# AVAILABLE RECORDS
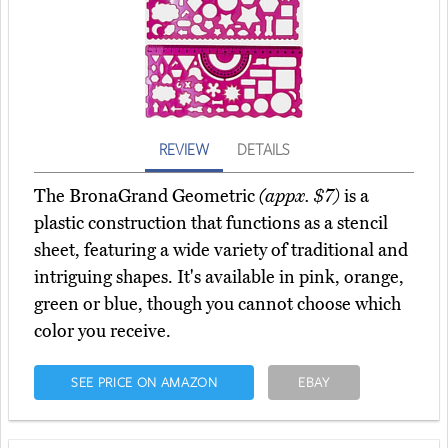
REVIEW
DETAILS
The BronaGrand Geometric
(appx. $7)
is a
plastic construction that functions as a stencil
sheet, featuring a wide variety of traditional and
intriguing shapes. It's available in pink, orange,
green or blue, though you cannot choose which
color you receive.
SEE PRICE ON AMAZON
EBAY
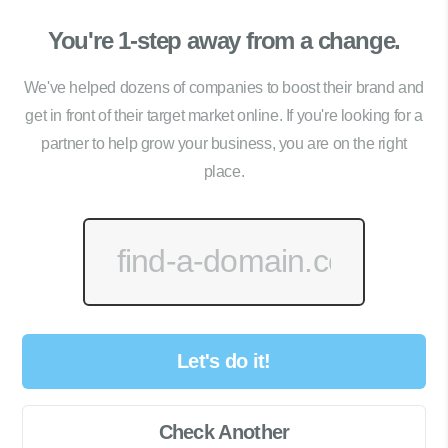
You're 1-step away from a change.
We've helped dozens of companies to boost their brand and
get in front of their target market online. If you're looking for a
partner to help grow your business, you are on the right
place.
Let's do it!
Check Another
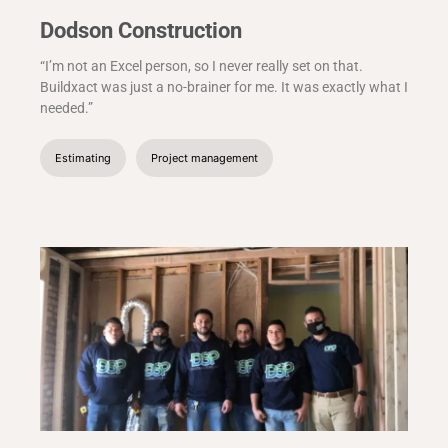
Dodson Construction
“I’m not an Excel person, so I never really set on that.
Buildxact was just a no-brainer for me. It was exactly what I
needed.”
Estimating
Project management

# GOAL OF THE EXERCISE
Reproduce nothing but the lines running from the line with "plastic construction that" through the end of the records, keeping both end lines and dropping the pictures.

# RESULT
plastic construction that functions as a stencil
sheet, featuring a wide variety of traditional and
intriguing shapes. It's available in pink, orange,
green or blue, though you cannot choose which
color you receive.
SEE PRICE ON AMAZON
EBAY
You're 1-step away from a change.
We've helped dozens of companies to boost their brand and
get in front of their target market online. If you're looking for a
partner to help grow your business, you are on the right
place.
Let's do it!
Check Another
Dodson Construction
“I’m not an Excel person, so I never really set on that.
Buildxact was just a no-brainer for me. It was exactly what I
needed.”
Estimating
Project management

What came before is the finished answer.